TASK DIRECTIONS:
The entries below are to be retyped exactly. Preserve every word.

[Extracted page text data]
::::

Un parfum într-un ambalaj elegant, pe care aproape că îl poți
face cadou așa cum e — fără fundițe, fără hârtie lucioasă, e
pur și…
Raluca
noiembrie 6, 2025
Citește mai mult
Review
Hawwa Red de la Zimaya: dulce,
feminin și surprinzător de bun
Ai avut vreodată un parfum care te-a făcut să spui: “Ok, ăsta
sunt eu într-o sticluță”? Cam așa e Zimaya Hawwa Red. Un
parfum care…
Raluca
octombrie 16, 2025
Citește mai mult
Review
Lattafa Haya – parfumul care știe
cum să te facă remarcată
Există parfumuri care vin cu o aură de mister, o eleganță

::::

SOLUTION TO THIS EXERCISE:
Un parfum într-un ambalaj elegant, pe care aproape că îl poți
face cadou așa cum e — fără fundițe, fără hârtie lucioasă, e
pur și…
Raluca
noiembrie 6, 2025
Citește mai mult
Review
Hawwa Red de la Zimaya: dulce,
feminin și surprinzător de bun
Ai avut vreodată un parfum care te-a făcut să spui: “Ok, ăsta
sunt eu într-o sticluță”? Cam așa e Zimaya Hawwa Red. Un
parfum care…
Raluca
octombrie 16, 2025
Citește mai mult
Review
Lattafa Haya – parfumul care știe
cum să te facă remarcată
Există parfumuri care vin cu o aură de mister, o eleganță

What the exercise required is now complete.